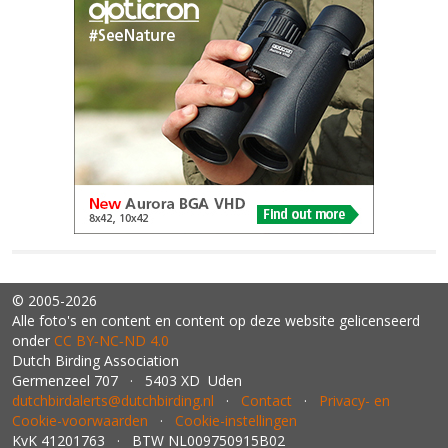
© 2005-2026
Alle foto's en content en content op deze website gelicenseerd
onder
CC BY‑NC‑ND 4.0
Dutch Birding Association
Germenzeel 707 · 5403 XD Uden
dutchbirdalerts@dutchbirding.nl
·
Contact
·
Privacy- en
Cookie-voorwaarden
·
Cookie-instellingen
KvK 41201763 · BTW NL009750915B02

# [PROBLEM TO WORK ON]
Give back the records above word for word, minus any image they hold.

# [SOLUTION BELOW]
© 2005-2026
Alle foto's en content en content op deze website gelicenseerd
onder
CC BY‑NC‑ND 4.0
Dutch Birding Association
Germenzeel 707 · 5403 XD Uden
dutchbirdalerts@dutchbirding.nl
·
Contact
·
Privacy- en
Cookie-voorwaarden
·
Cookie-instellingen
KvK 41201763 · BTW NL009750915B02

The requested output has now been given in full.